What the task requires: Pick out all lines of the entries that include the word "pixel" and copy them.

..........

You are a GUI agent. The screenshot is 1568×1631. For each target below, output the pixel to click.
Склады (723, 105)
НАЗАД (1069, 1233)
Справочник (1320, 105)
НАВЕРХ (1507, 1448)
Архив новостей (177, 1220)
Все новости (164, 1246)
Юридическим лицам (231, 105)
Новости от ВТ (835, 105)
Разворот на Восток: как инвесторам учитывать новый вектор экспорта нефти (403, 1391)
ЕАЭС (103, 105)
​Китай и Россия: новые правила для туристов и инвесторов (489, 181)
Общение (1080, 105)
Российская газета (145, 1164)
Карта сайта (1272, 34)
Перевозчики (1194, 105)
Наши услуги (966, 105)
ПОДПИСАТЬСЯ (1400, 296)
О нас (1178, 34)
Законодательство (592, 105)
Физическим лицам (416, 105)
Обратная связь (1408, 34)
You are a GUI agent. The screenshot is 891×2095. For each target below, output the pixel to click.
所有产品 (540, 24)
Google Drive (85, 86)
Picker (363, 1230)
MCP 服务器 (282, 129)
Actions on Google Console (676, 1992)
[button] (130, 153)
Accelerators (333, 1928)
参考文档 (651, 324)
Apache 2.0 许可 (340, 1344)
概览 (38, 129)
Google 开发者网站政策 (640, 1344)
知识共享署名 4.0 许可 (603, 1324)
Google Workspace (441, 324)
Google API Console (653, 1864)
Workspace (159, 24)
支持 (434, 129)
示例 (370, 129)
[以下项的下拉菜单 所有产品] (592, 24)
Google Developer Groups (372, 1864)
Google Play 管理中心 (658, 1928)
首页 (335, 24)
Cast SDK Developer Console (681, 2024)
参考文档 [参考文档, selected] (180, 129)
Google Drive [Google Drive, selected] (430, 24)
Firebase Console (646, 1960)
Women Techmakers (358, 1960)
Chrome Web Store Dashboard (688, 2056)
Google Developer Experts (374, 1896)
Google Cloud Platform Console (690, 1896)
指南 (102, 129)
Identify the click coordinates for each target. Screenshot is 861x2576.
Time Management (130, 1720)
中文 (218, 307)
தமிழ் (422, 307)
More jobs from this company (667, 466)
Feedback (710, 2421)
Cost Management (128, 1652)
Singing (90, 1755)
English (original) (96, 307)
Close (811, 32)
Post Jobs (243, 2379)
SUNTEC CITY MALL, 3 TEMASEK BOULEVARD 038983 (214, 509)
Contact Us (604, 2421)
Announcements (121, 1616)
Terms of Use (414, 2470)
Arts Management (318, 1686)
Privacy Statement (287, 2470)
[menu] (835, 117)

..........

Your response:
You are a GUI agent. The screenshot is 1568×1631. For each target below, output the pixel to click.
You are a GUI agent. The screenshot is 891×2095. For each target below, output the pixel to click.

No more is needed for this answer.